At EGX last year (you remember conventions? Those things where thousands of people all got together in one building and celebrated the things that they enjoy?) I got to go hands on with Roki, a seemingly charming throwback to the point and click days of yore, conjuring up memories of Broken Sword and Monkey Island, with a hefty dose of whimsical Scandinavian storyline to go alongside it. How does the final release shape up? Pretty well, all things told!
The first thing that hits you with Roki is the art style. More suited to a Saturday morning kids’ TV show than your average game, the art style is absolutely fantastic. Giving off a wonderful hand-painted feel, the art and animation combine together to provide a stunning backdrop to the story, which in and of itself is steeped in folklore. I played on PC with a controller, and it worked really, really well.
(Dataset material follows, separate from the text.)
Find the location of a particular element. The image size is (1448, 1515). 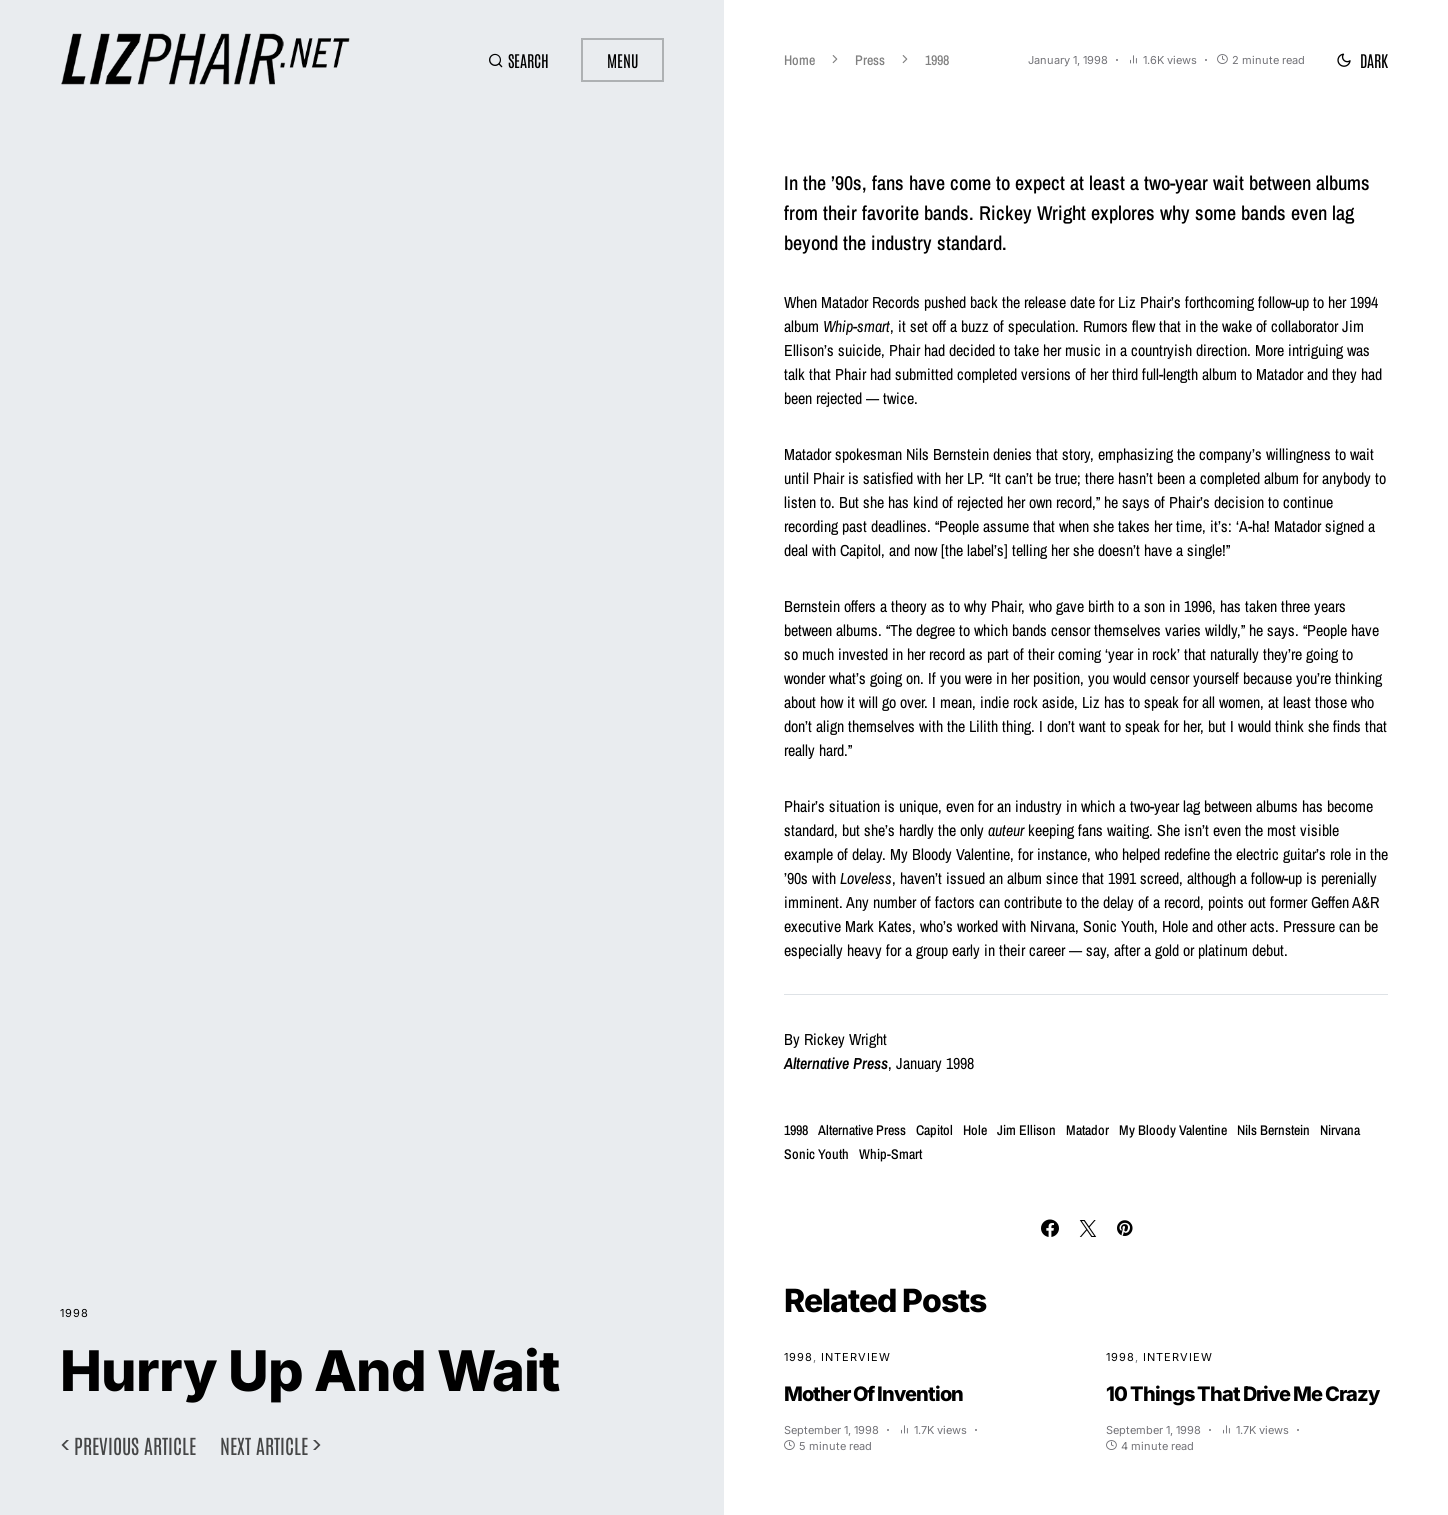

The control scheme is pretty standard for games of this ilk, with the left stick controlling the character, until you need to open up your inventory, at which point it acts as a mouse pointer. This allows quick and easy use of the items you pick up throughout the game, as well as combine the items with other bits in your backpack as well. The mechanics and art style combine with a beautiful and relaxing soundtrack, with some suitably whimsical sound effects coming from the characters and environments alike.
The tale being woven throughout the game focuses on Tove, a girl who is trying to keep her brother Lars safe, following the death of their mother and their father’s descent into an alcoholic depressive haze. One night, Tove and Lars hear some strange rumblings outside, before the roof is ripped right off and the titular Roki appears and steals Lars away from the family home, and causing a blaze for good measure. Tove scrambles free and sets off on her quest to find Lars.
As the game trundles along, you get to meet some fantastic mythical creatures, including trolls and the wonderful but surly Yule Cat. Tove ventures into some bizarre yet gorgeous environments, and attempting to win the support of a number of beasts to help find Lars in the strange land that she has found herself in. One of the game’s strongest suits is also one of its pitfalls. The puzzle solving in the game is, by and large, pretty straightforward and sensible. The problem comes when Roki tries to get a bit more clever with them. Some of the ones in the mid game will see you backtracking across most of the environments, which is admittedly helped by unlocking some very handy fast travel spots, but some of them do feel a little bit like padding at times. I mentioned Broken Sword in the opening, and while some of the puzzles definitely take some inspiration, I’m really happy to report that there’s nothing anywhere near as devious as the infamous “goat puzzle” from Broken Sword 2!
Norse mythology seems to be the current beau in the industry, what with God of War catapulting it into the public eye, and the upcoming Assassin’s Creed Valhalla introducing it into one of the biggest franchises in the world. While the subject matter has the potential to be quite dark and serious (particularly with that opening scene), Roki never delves into horror territory, and I’d highly recommend it as a family friendly game. Characters feel well rounded, and as the story of Roki (the character) expands, you begin to see a different side to the monster that ripped the roof off, with the true nature of his aggression becoming apparent by the game’s climax. While Kratos smashes his way through Niflheim leaving a trail of blood and sparks, Tove’s story is a much, much calmer affair. Little details throughout the world add to the feeling of a cartoon, such as the mushrooms and toadstools retracting into the ground as you approach them. There are inevitable comparisons to Breath of the Wild with some of the art design, but it never feels like it’s ripping anything off, and has a really nice feel to the entire world.
I shan’t spoil the story, but as it reached the end, I found myself really engrossed in the narrative, and determined to rescue Lars. While some ‘kidnapped younger sibling’ characters in games can become incredibly irritating, I found Lars to be as adorable as Polygon Treehouse set out to make him. Whether it’s his terrified squeals as he enters a dark basement, or his obvious warming to Roki as his backstory unfurls, he’s a great character in his own right, and really earned the right to get rescued as the game went on.